- Directions for this task: Each line of the records below that holds "grew" should be returned.
++++ Information
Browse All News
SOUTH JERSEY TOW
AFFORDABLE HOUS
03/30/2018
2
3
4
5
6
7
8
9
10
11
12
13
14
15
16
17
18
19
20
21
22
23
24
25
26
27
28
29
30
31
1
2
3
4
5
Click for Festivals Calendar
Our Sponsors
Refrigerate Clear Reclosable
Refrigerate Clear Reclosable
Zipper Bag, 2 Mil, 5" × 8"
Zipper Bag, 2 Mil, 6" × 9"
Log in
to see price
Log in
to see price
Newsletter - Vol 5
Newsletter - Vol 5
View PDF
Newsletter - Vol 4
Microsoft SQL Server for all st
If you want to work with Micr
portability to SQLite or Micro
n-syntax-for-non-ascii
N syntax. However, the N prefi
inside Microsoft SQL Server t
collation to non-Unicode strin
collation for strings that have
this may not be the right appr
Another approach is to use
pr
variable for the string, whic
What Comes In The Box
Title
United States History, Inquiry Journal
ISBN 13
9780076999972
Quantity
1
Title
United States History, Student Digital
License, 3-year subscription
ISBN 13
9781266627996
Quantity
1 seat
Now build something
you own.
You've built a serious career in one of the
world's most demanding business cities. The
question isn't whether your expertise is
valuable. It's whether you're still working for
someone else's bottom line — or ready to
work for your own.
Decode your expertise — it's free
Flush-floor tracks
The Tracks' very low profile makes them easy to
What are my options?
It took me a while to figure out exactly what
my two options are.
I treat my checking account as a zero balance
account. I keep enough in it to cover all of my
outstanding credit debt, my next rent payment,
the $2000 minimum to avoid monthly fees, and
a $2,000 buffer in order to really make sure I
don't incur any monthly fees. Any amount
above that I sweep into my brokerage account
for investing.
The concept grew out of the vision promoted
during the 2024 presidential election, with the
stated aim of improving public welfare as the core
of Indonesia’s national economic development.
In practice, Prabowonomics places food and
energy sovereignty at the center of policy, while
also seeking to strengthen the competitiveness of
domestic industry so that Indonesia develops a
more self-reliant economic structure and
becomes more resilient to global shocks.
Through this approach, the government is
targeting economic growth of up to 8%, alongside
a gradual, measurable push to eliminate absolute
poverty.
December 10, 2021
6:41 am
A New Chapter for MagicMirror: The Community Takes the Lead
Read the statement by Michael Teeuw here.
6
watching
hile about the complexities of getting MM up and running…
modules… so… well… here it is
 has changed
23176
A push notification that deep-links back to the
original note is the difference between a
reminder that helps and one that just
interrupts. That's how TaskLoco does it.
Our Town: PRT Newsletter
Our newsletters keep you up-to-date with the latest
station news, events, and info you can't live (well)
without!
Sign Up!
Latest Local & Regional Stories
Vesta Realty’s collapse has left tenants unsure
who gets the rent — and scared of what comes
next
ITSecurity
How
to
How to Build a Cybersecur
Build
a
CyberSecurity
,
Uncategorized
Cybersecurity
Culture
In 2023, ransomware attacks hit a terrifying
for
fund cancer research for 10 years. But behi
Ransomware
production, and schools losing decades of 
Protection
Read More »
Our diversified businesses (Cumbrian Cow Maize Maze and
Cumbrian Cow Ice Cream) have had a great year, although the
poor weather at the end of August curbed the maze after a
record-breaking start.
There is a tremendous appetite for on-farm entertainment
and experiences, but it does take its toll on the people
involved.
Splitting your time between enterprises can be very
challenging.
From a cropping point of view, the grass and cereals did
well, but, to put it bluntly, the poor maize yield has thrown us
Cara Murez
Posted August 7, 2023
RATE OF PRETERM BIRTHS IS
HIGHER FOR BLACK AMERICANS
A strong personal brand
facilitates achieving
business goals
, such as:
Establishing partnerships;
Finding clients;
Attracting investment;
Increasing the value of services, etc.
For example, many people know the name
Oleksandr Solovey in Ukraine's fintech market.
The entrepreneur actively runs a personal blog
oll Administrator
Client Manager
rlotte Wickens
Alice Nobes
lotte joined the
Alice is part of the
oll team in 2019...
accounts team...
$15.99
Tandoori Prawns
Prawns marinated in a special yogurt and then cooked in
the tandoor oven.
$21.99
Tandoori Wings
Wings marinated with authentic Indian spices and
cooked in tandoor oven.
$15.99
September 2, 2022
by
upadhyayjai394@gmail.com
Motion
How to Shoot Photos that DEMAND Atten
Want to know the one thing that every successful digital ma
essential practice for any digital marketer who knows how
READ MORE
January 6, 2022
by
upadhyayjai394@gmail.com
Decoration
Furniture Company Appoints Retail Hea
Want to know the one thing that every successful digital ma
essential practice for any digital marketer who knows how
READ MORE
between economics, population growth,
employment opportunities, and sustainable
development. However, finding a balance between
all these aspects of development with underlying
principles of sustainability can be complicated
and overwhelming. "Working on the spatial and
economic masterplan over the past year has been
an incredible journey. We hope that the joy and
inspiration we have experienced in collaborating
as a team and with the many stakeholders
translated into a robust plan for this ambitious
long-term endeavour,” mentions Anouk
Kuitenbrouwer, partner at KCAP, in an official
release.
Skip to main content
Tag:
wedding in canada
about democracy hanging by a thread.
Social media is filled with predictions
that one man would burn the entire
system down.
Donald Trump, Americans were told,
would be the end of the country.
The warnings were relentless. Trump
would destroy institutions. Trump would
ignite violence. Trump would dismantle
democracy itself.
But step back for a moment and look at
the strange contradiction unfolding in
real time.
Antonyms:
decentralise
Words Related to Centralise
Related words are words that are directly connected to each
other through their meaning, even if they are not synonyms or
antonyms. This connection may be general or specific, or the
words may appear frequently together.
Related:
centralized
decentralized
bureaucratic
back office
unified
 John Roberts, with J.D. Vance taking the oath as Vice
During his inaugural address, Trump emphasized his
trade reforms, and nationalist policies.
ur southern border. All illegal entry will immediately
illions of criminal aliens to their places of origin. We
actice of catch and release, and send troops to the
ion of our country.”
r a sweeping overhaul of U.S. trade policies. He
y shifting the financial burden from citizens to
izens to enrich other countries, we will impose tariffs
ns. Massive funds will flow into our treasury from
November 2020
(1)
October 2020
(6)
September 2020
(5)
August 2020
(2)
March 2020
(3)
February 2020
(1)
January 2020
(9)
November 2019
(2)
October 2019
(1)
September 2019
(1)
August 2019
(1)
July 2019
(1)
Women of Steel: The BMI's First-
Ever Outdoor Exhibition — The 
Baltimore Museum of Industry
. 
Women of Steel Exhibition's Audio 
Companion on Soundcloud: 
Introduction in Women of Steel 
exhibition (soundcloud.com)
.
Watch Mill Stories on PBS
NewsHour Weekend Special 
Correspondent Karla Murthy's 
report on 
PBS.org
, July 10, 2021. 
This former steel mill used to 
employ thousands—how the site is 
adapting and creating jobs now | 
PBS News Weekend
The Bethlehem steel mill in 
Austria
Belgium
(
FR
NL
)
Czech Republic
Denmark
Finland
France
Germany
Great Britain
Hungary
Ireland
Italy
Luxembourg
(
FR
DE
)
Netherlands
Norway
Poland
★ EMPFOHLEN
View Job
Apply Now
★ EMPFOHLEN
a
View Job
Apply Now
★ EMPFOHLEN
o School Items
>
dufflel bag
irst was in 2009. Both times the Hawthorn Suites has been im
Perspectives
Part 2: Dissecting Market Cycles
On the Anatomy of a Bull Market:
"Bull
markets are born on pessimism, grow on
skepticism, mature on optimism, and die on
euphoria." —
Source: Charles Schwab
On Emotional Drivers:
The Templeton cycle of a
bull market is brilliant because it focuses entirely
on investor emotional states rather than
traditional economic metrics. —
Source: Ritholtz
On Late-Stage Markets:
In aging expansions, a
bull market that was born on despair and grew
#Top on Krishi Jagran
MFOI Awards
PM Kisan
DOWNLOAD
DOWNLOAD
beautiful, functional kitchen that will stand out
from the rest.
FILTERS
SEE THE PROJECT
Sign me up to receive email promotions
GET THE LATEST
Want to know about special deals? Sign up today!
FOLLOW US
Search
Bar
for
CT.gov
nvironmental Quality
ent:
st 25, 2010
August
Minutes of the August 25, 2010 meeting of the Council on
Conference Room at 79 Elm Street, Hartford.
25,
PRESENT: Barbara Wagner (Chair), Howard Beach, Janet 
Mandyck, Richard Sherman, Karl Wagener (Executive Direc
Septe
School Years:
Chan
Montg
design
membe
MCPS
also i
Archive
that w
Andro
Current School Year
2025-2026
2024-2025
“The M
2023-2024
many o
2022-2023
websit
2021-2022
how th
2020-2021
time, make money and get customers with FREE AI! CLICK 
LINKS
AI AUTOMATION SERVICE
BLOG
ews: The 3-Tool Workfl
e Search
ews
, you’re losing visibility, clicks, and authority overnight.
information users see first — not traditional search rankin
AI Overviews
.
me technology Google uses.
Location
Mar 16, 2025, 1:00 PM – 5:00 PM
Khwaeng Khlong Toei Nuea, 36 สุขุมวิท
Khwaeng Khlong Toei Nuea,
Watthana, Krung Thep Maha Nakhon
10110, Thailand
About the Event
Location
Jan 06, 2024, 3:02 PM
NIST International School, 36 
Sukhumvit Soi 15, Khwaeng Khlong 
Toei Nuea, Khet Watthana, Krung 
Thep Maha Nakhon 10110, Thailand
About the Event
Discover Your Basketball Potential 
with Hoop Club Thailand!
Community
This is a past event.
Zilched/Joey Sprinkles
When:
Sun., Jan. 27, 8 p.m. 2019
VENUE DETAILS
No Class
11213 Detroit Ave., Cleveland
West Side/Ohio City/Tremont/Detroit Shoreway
++++++++
- Expected answer:
The concept grew out of the vision promoted
bull market that was born on despair and grew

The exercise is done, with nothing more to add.